The NOCs are facing issues such as developing sizeable fossil fuel resources in remote areas for global markets while converting those resources into socially beneficial stimuli. These companies see the attractiveness of devising new legal regimes and adapting the latest technology to achieve their goals.

Pushing technology

After years of relying on international expertise, Saudi Aramco is developing its own technology inhouse as it focuses on R&D for onshore and offshore exploration and in developing reservoirs using nanotechnology robots one-thousandth the size of a human hair.

“At Saudi Aramco we are pushing from a traditional role as buyer and consumer of technology to our own global technology and R&D strategy,” said Khaled Buraik, vice president of petroleum engineering and development for Saudi Aramco, at OTC 2013. “We envision becoming an enabler and center of new technologies in the business that we do. We are pursuing R&D to bring about breakthrough achievements, not merely incremental enhancements.”

Saudi Aramco is continuing its reservoir nanoparticle program. The reservoir robots, or “Resbots,” move through water and into reservoirs to capture data that could be used to increase recovery. Perhaps most significant for Saudi Aramco, the company is producing the technology itself.

“We have already conducted a major field test in-house with manufacturing of nano particles,” Buraik said. “This year we will conduct two major field tests. One will focus on enhanced reservoir characterization, the other enhanced recovery.”

The key questions the company is trying to answer involve acquiring four times the seismic data 50% of the time at 50% of the cost and how to increase reservoir recovery by 15% to 20%, he continued.

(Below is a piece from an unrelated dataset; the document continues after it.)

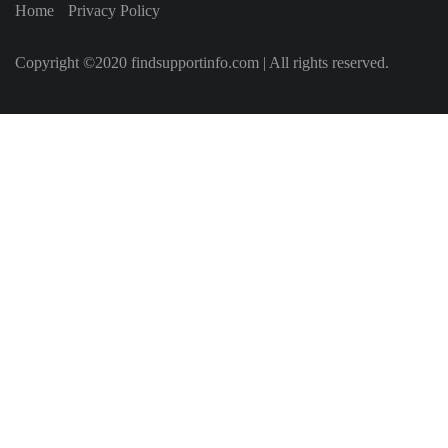
Home
Privacy Policy
Copyright ©2020 findsupportinfo.com | All rights reserved.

“Now we are moving to a new frontier, which is the unconventional,” Buraik said. “The pursuit of unconventional gas is one of our most exciting new efforts. Given our local infrastructure, the availability of water is a challenge.” Research is under way for different types of water use.

Technology also has come into play in the Red Sea, where Saudi Aramco is undertaking deepwater exploration. In the past few years the company has completed seismic tests in the Red Sea and is now drilling its first deepwater well. Because the prospect is below a thick salt section, the company has adopted an integrated approach to exploration using seismic, electromagnetics, and high-precision gravimetrics to better define the substructure below the salt, he said.

Deepwater success, challenges

Petrobras has had impressive success with its deepwater production from presalt wells since 2006. Seventeen presalt wells are producing 300,000 b/d. The company will invest US $236.7 billion over the next four years, including $137.5 billion in E&P, according to Maria das Gracas Silva Foster, Petrobras CEO.

Yet Petrobras faces significant challenges in meeting a target of producing 5.2 MMboe/d by 2020. To develop these world-class resources, the company will need to add another 17 deepwater drilling rigs to the 41 rigs currently working. This also includes the construction or refurbishment of more than 24 FPSO units.

In all, Petrobras will have more than 38 new production units and drilling rigs entering service over the next seven years, said Carlos Tadeu da Costa Fraga, E&P presalt executive manager for Petrobras, at OTC 2013.

“From September 2008 to April 2013, Petrobras has witnessed a 50% reduction in drilling time from 134 days to 70 days per well with an attendant 50% reduction in drilling costs. We finished a well [in late April] in 40 days. We are progressing with the support of drilling contractors and our suppliers,” he continued.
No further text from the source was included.